Ya estoy en Ventspils, ciudad de treinta y cinco mil habitantes y siete grados bajo cero en el exterior, lo que se traduce en cuatro gatos por la calle y un trenecito navideño que da incesantes vueltas por el centro con seis pasajeros de media, entre niños y adultos, en cada trayecto. La arteria comercial de la ciudad la tengo bajo mi ventana: se llama Annas iela y es una minúscula calle Preciados (ese es mi principal referente de calle peatonal navideña, la de Madrid), con adornos festivos que cuelgan de lado a lado, diseñados por los estudiantes de una escuela de arte local. No puedo decir que sea una calle muy transitada, pero algo de movimiento tiene, gracias a su cajero automático, a su tienda de lanas y a otra de velas, mieles, jabones y demás productos que ayudan a sentirse bien en casa, espacio donde los habitantes de la ciudad pasan muchos ratos.

Mi ventana da también a la plaza de la iglesia, donde han instalado un árbol de Navidad de gran tamaño con cajas de cartón rojas a sus pies que simulan ser regalos. Desde aquí veo el Rātsgalds, un restaurante instalado en una casa enorme. Su nombre en letón quiere decir ‘ayuntamiento’. La nieve cubre por completo las sillas y mesas de hierro de su terraza, que siguen ahí fuera con la esperanza de poder usarse pronto.

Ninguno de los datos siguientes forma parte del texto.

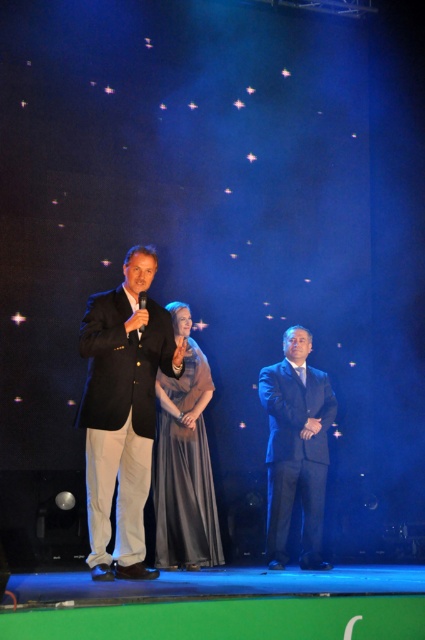 The height and width of the screenshot is (640, 425). What do you see at coordinates (184, 470) in the screenshot?
I see `satin silver dress at center` at bounding box center [184, 470].

Which is in front, point (189, 545) or point (306, 474)?

Point (189, 545) is in front.

Identify the location of satin silver dress at center. (184, 470).

Image resolution: width=425 pixels, height=640 pixels. What are the coordinates of `dark blue suit at center` in the screenshot? It's located at (295, 448).

Is dark blue suit at center thinner than shiny black suit at center?

Indeed, dark blue suit at center has a lesser width compared to shiny black suit at center.

Measure the distance between point (291, 362) and camera.

They are 6.51 meters apart.

This screenshot has height=640, width=425. What are the coordinates of `dark blue suit at center` in the screenshot? It's located at (295, 448).

Can you confirm if matte black suit at center is shorter than dark blue suit at center?

In fact, matte black suit at center may be taller than dark blue suit at center.

Is point (127, 522) positioned in front of point (317, 401)?

Yes.

Image resolution: width=425 pixels, height=640 pixels. What are the coordinates of `matte black suit at center` in the screenshot? It's located at (122, 412).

Por suerte, Europa del Norte se hizo con reservas de gas para este invierno en guerra y las casas de Ventspils están muy bien caldeadas. Infinitamente mejor que la mía de Madrid, diría. Para facilitar que se derrita la nieve, son frecuentes los tejados a dos aguas, algo que imitamos en la arquitectura del sur de Europa, más bien como ofrenda para ver si el Dios de la Nieve se anima a dejar caer algunos copos.

Lo primero que hago tras instalarme en mi habitación es ir al supermercado más cercano a comprar provisiones básicas. Es una de las sucursales más pequeñas de la cadena Rimi, muy implantada en Letonia. Por eso le añaden el calificativo express, que siempre ha sido sinónimo de para unas prisas. A pesar de ello, tiene más productos de los que esperaba. De hecho, podría vivir comiendo solamente los alimentos que venden en el Rimi Express y no se hundiría el mundo: mandarinas y aguacates de buena calidad y a un precio nada escandaloso, pues por algo estamos en el mercado común europeo. También hay pollo, huevos, queso emmental y salmón ahumado. Y un pan integral que inevitablemente asocio con Centroeuropa: bien oscuro, casi dulzón de sabor por la melaza o el extracto de malta que lleva, capaz de opacar sin piedad el sabor de un jamón de bellota si se lo propusiese. Vaya baile geográfico tengo en lo que respecta a la comida: por momentos creo que estoy en Europa Central, otros en Europa del Norte y, muy a menudo, en Europa del Este. La globalización y la deriva postsoviética del país no me lo ponen fácil. Mi paladar, que vive de clichés, sigue intentando situarse.